Через час-другой начнет светать. Мощный рев моторов разбудит тишину раннего утра. И тогда туда, в хмурое холодное небо, снова пойдут эскадрильи тяжелых стальных птиц.

— Желаем удачи!.. — скажут им на аэродроме и долго, долго будут глядеть вслед, пока самолеты не скроются в туманной дымке далекого горизонта.

Из огня да в полымя

Ну, еще один, последний полет по кругу — и сержанту Кузькину сам черт будет не брат. Загонит наконец свою окаянную судьбу он в мышеловку. А то ведь совсем было отчаялся парень. Третий месяц на фронте, а пороху, как говорится, не нюхивал. Даже перед товарищами стыдно. Кусок в горло не лезет. И все потому, что не довезло, не в сорочке родился. Прибыл из училища, думал: сразу в бой, на бомбежку. А в полку, оказывается, на семнадцать экипажей всего десять машин. По очереди летают. Да и то не все. Потом машин еще меньше стало. Три же месяца назад, в начале войны, ровно тридцать было. Потери уж очень большие. И от «мессеров» и от зениток. Правда, летчики-то, хоть и не все, возвращаются. На своих двоих, конечно, пешочком. Через леса и болота. Один даже спустя месяц пришел. Еле узнали. Был парень кровь с молоком, а тут — краше в гроб кладут. Кожа да кости. И немудрено. Почти одними ягодами питался. Клюквой да брусникой. И борода до пупа — оброс. А в левой ноге — дырка. Пулевая. Немцы отметку сделали, когда через линию фронта переходил. Вроде как на память. Чтоб не забывал. Но вернулся все же, выдюжил. И рад. Аж плакал от радости.

А вот сбитый самолет не вернешь. Факелом сгорает. Один костер остается. Там, за линией фронта.

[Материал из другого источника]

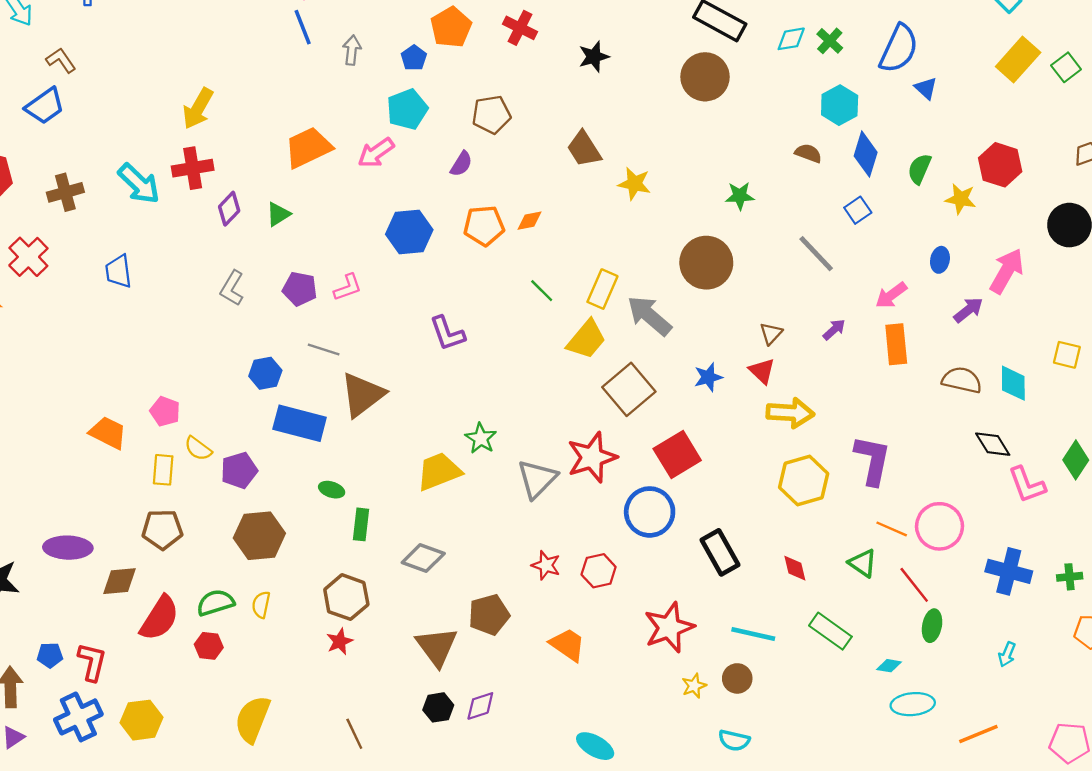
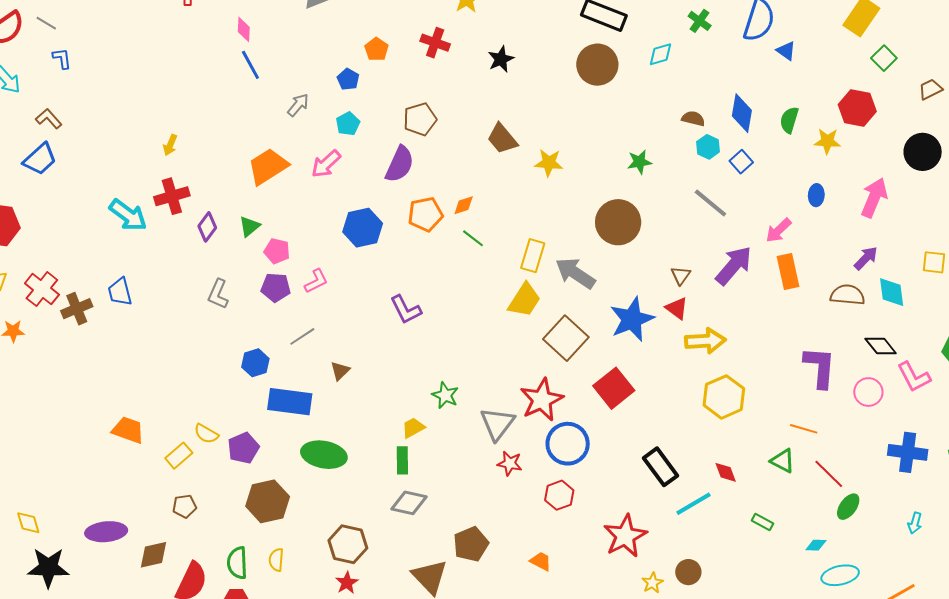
orange pentagon: (451, 27) -> (376, 49), size x0.7
cyan diamond: (791, 39) -> (661, 54), moved
gray arrow: (352, 50) -> (298, 105), moved, turned 40
green square: (1066, 67) -> (884, 58), moved
cyan hexagon: (840, 105) -> (708, 147), moved, size x0.7
yellow arrow: (198, 108) -> (170, 145), size x0.6
cyan pentagon: (407, 109) -> (348, 124), size x0.7
purple semicircle: (461, 164) -> (400, 164), size x1.6
brown cross: (65, 192) -> (77, 309), moved
green line: (542, 291) -> (473, 238), moved
purple arrow: (968, 310) -> (866, 258), moved
purple arrow: (834, 330) -> (734, 266), size x2.0
gray line: (324, 349) -> (302, 336), turned -44
blue star: (708, 377) -> (632, 319), size x1.8
brown triangle: (362, 395) -> (340, 371), size x0.5
pink pentagon: (165, 411) -> (277, 251), moved
purple L-shape: (872, 460) -> (820, 367), moved
yellow rectangle: (163, 470) -> (179, 456), turned 52
yellow trapezoid: (439, 471) -> (413, 428), size x0.6
green ellipse: (332, 490) -> (324, 455), size x2.0
blue circle: (650, 512) -> (568, 444), moved
green rectangle: (361, 524) -> (402, 460), moved
pink circle: (940, 526) -> (868, 392), moved, size x0.7
brown pentagon: (162, 529) -> (184, 506), size x0.7
red star: (546, 565) -> (510, 463), moved
green semicircle: (215, 603) -> (237, 563), turned -68
green ellipse: (932, 626) -> (848, 507), turned 32
green rectangle: (830, 631) -> (762, 522), size x0.6
cyan line: (753, 634) -> (694, 504), moved, turned -36
orange trapezoid: (568, 645) -> (541, 561), size x0.7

Теперь же всему этому конец: полк на днях машинами укомплектовали. Полностью. Новехонькими. Прямо с завода. Получит свою и он, сержант Кузькин. Только вот сейчас бы не подкачать. Впрочем, это исключено. Техника пилотирования у него неплохая. Даже больше, чем неплохая. Хорошая, можно сказать. Командир звена только что проверял. Командир эскадрильи — тоже. Вроде и тот и другой довольны. Хотя давно не летал, с училища.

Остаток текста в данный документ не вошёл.